Al final del ciclo de limpieza, inicie la perfusión de la cámara de grabación con 50 mililitros de aCSF en un vaso de precipitados de vidrio bajo carbogenación constante, y utilice una pipeta desechable de transferencia de boca ancha para transferir la primera rebanada a ser imagen al vaso de precipitados para retirar el papel de la lente. Cuando la sección se haya hundido en la parte inferior del vaso de precipitados, transfiera la sección a la cámara de grabación y coloque el soporte de la rebanada en la rebanada para minimizar el movimiento inducido por el flujo de perfusión. Usa la iluminación de campo brillante para apuntar a la región cerebral de interés bajo un aumento de cinco a 10 veces.
A continuación, utilice un objetivo de 25x con una lente de inmersión en agua de 0,35x para ajustar la posición del campo de visión. Utilice la iluminación de fluorescencia para localizar las células microgliales fluorescentes y rellenar la pipeta con 10 microlitros de aCSF que contienen el compuesto de interés en su concentración final. Apunte la punta hacia abajo con un suave temblor para eliminar las burbujas de aire atrapadas en la punta y monte la pipeta llena en un soporte de pipeta conectado a una jeringa de cinco mililitros con el émbolo colocado en la posición de cinco mililitros y montado en un micromanipulador de tres ejes.
Baje la pipeta suavemente hacia la rebanada, controlando y ajustando el objetivo al mismo tiempo, hasta que la punta de la pipeta toque ligeramente la superficie de la rebanada. Ahora afina el láser y cambia el microscopio al modo multifono. Asegúrese de que la cámara esté filtrada desde cualquier fuente de luz y encienda los detectores no predefinidos.
Establezca la ganancia y utilice una tabla de búsqueda con un límite superior codificado por colores para evitar saturar los píxeles de la imagen. A continuación, comience a grabar durante una duración total de al menos 30 minutos, presionando lentamente el émbolo de la jeringa de la posición de cinco a un mililitro, después de cinco minutos, durante un período de cinco segundos, para aplicar el compuesto a la sección. Para el análisis de imágenes, primero realice la proyección z y la corrección de deriva con ImageJ en el archivo de interés.
A continuación, abra el archivo modificado en Icy y dibuje una región circular de 35 micrómetros de diámetro de interés, centrada sobre el lugar de inyección. Ejecute la película de nuevo con el ROI, para asegurarse de que está bien posicionada. A continuación, utilice el plugin de evolución de la intensidad de la región de interés para medir la intensidad media a lo largo del tiempo en la región de interés, y guarde los resultados como un archivo xls.

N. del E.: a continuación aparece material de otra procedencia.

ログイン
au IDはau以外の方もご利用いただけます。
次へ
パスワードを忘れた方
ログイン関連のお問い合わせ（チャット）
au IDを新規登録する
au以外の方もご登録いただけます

Este protocolo permite medir las respuestas inducidas por diferentes compuestos, como ATP o serotonina. Aunque la inyección de ATP provoca un aumento de la fluorescencia, después de la mayoría de las inyecciones de ATP, hay una disminución inmediata, leve en la fluorescencia debido a la distorsión del tejido que vuelve después de unos minutos. El tamaño de la región de interés también afecta a la cuantificación, ya que el aumento del diámetro reduce la variabilidad entre los experimentos, pero disminuye la precisión y magnitud de la respuesta detectada.

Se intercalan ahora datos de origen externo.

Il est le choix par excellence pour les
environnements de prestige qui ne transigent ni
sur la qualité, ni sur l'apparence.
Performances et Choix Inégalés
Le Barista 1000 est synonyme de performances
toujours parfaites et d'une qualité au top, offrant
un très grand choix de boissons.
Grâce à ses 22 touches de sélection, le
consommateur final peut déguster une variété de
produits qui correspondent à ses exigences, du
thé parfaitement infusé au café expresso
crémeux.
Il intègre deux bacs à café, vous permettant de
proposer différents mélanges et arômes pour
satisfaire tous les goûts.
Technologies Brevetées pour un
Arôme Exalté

La evaluación de la respuesta microglial en un momento específico puede ser útil para la comparación estadística de diferentes compuestos, o para probar los efectos de antagonistas específicos añadidos a la solución de perfusión. Para cuantificar la motilidad en tres dimensiones, sepa que puede tener que cambiar el intervalo del paso z y la tasa de muestreo de la adquisición para que se ajuste a los requisitos de análisis.